Implementing Structural Types on the JVM #19

DavePearce · 2017-09-26T22:26:05Z

The current pain points for the Java backend are: record and union types. I'm going to discuss the former here, since that is particularly awkward. The basic question is how to implement efficiently the following on the JVM:

type point is {i32 x, i32 y}

function transpose(point p) -> {i32 x, i32 y}:
   return {x: p.y, y: p.x}

The challenge, of course, is that Java does not give us any concept similar to a structural type. An interface is perhaps the closest thing we have. There are two main schools of thought here:

Uniform Representation

In this case, we have a single type (e.g. Struct) for representing all record types. Under the scenes, this could use a HashMap for example. Thus, our above program generates this Java:

static public Struct transpose(Struct p) {
   return new Struct(p.get("y"),p.get("x"));
}

It should be pretty obvious that this is not particularly efficient. Some points:

Field Accesses. They require a method call and HashMap look up against a String key.
Data Representation. Simple data types like int must be boxed as Integer when stored in the Struct.
Coercions. Coercions between equivalent (though non-identical) types don't require actual coercions. For example, between Point and the anonymous record {int x, int y}.
Open Records. Open records require no special treatment. They "just work".
Effective Unions. Likewise, unions of records also require no special treatment. Again, they "just work".
Recursion. Recursive types are supported out-of-the-box without any additional machinery.

Improvements. We can try to improve performance by avoiding an underlying HashMap. For example, by using an Object[] where each field position determines the array index. Thus, in {int x, int y}, field x has index 0 and field y has index 1. This means a coercion is necessary when flowing into a type {int y, int x}, but no coercion is needed when e.g. Point flows into {int x, int y} (note: sorting helps here). However, open records are now more complicated as, by definition, these do not correspond to an access with a known offset. We can mitigate this by including a String[] reference which identifies each field name. Then, accessing an open record is a linear search through this array. We could try to sort this even, to reduce the overall time.

Class Representation

Instead of a struct type, Java provides the class type. Therefore, it makes sense to try and use this by generating classes on demand. Under this scheme, our above program becomes:

class Point is { int x, int y, ... }

static public Struct0 transpose(Point p) {
   return new Struct0(p.y,p.x);
}

class Struct0 is { int x, int y, ...}

Here, Point is generated as expected with appropriate fields. Furthermore, Struct0 is generated to represent the anonymous record. It should be clear that this representation offer potential efficiency gains:

Field Accesses. These correspond to Java field accesses and, hence, are efficient.
Data Representation. All datatypes can be represented in their native form, i.e. without boxing.
Coercions. Coercions between equivalent (though non-identical) types require coercions.
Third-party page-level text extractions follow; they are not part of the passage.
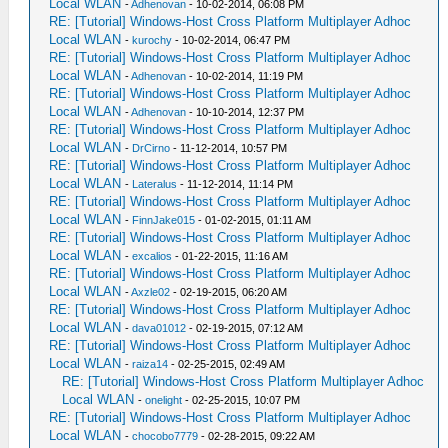
Local WLAN
-
Adhenovan
- 10-02-2014, 06:08 PM
RE: [Tutorial] Windows-Host Cross Platform Multiplayer Adhoc
Local WLAN
-
kurochy
- 10-02-2014, 06:47 PM
RE: [Tutorial] Windows-Host Cross Platform Multiplayer Adhoc
Local WLAN
-
Adhenovan
- 10-02-2014, 11:19 PM
RE: [Tutorial] Windows-Host Cross Platform Multiplayer Adhoc
Local WLAN
-
Adhenovan
- 10-10-2014, 12:37 PM
RE: [Tutorial] Windows-Host Cross Platform Multiplayer Adhoc
Local WLAN
-
DrCirno
- 11-12-2014, 10:57 PM
RE: [Tutorial] Windows-Host Cross Platform Multiplayer Adhoc
Local WLAN
-
Lateralus
- 11-12-2014, 11:14 PM
RE: [Tutorial] Windows-Host Cross Platform Multiplayer Adhoc
Local WLAN
-
FinnJake015
- 01-02-2015, 01:11 AM
RE: [Tutorial] Windows-Host Cross Platform Multiplayer Adhoc
Local WLAN
-
excalios
- 01-22-2015, 11:16 AM
RE: [Tutorial] Windows-Host Cross Platform Multiplayer Adhoc
Local WLAN
-
Axzle02
- 02-19-2015, 06:20 AM
RE: [Tutorial] Windows-Host Cross Platform Multiplayer Adhoc
Local WLAN
-
dava01012
- 02-19-2015, 07:12 AM
RE: [Tutorial] Windows-Host Cross Platform Multiplayer Adhoc
Local WLAN
-
raiza14
- 02-25-2015, 02:49 AM
RE: [Tutorial] Windows-Host Cross Platform Multiplayer Adhoc
Local WLAN
-
onelight
- 02-25-2015, 10:07 PM
RE: [Tutorial] Windows-Host Cross Platform Multiplayer Adhoc
Local WLAN
-
chocobo7779
- 02-28-2015, 09:22 AM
For example, between Point and the anonymous record {int x, int y} we must turn an instance of Point into an instance of Struct0. This is particular ominous when identical records are used across module. For example, Struct0 in this module is not the same as Struct0 in another module.
Open Records. This representation doesn't handle open records as is, and it's unclear how best to do this. One option is to have get / set methods which accept String arguments. Then, lookup is performed on an underlying String[] which is not too expensive as this can be shared. Though it means every record has an extra reference.
Effective Unions. Likewise, unions of records are not supported without additional machinery.
Recursion. Recursive types are supported out-of-the-box without any additional machinery.

Whilst it seems this approach is potentially the most efficient, there are some genuine challenges. For example, how does this translate:

type Position is Point

Do we create a new class for Position or just reuse Point? LIkewise, what does this translate into:

type LinkedList is null | { i32 data, LinkedList next}

It seems the best translation we could do would be this:

class Struct1 {
   int data;
   Union next
}

Then, the type LinkedList just translates to an anonymous Union.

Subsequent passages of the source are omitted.